○最寄駅のお嬢様 ~ 格差 ~
通学時の朝、同じ時間に最寄駅へ行く。この時間にはもう1人ホームにいる人がいる。私立中学校の制服を来た女の子だ。
何となく気になってはいたが、会話することもなく別々の車両に乗っていた。
ある日、いつも通り車両に乗ると、女の子が同じ車両に乗り込んできた。この時間の電車はガラガラにも関わらず、なぜか私の正面の席に座った。
なんだろう?と思いちらちら見ていると、カバンから財布を取り出しながら声をかけてきた。
「お金恵んであげるから、足置きになってくれませんか?」
突然の申し出に言葉を失っていると
「あなたお金に困ってますよね?靴もカバンもボロボロだし、高校通うのもやっとなの知ってるんですよ」
「何でそんなことを…」
「ちょっと頼んで調べてもらえば、そのくらいのこと簡単に分かるんですよ。月10万でどうですか?」
確かにその通りだ。これまではバイトをして賄っていたが、大学受験に集中したくて先月辞めたところだった。

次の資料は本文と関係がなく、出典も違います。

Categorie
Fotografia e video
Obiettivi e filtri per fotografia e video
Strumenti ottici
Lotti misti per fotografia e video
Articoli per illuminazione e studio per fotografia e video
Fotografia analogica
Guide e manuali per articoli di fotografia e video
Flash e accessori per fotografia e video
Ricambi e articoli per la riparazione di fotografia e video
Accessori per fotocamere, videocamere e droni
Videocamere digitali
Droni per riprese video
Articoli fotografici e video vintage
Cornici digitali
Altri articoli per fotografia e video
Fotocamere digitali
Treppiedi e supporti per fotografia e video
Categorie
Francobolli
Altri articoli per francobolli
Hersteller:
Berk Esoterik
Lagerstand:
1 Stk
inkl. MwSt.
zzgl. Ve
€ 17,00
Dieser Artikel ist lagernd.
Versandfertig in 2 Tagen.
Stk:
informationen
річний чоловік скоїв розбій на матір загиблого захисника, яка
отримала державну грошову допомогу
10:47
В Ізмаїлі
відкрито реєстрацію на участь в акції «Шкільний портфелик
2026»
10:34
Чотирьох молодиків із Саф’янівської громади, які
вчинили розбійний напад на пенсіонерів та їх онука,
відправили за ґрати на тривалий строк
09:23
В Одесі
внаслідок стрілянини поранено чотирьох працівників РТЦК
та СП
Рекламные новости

「私が電車に乗ってる10分くらいで10万なんて、おいしいですよね?あなたも知っている通り、この時間は誰も乗ってこないですし」
これ以上親に負担をかけたくないと思い、彼女の要望に応えることにした。そして準備されていた契約書にサインをして10万円を受け取った。
「これで契約成立ね。早くこっち来て」
私は彼女の足元に横向きで伏せる体制を取った。すると長い足を伸ばして背中の上に乗せた。
「あーいい気分、ずっと丁度いいのがいると思ってたんだよね~」
「それにしても恥ずかしくないんですか?年下の中学生の言いなりになって、家具として使われて」
「お金がないってみじめですよね。お金のために小娘の足置きになるなんて。ほんとにどうしようもない人ですね」
私は彼女と自分の格差を身を持って知った。私に取って10万はバイトで何時間も働いて稼いだお金。彼女に取ってはただのはした金。
これから1年間、彼女の足置きとして通学することが決まった。彼女の仕打ちが段々エスカレートしていくことは、まだこの時は気付かなかった。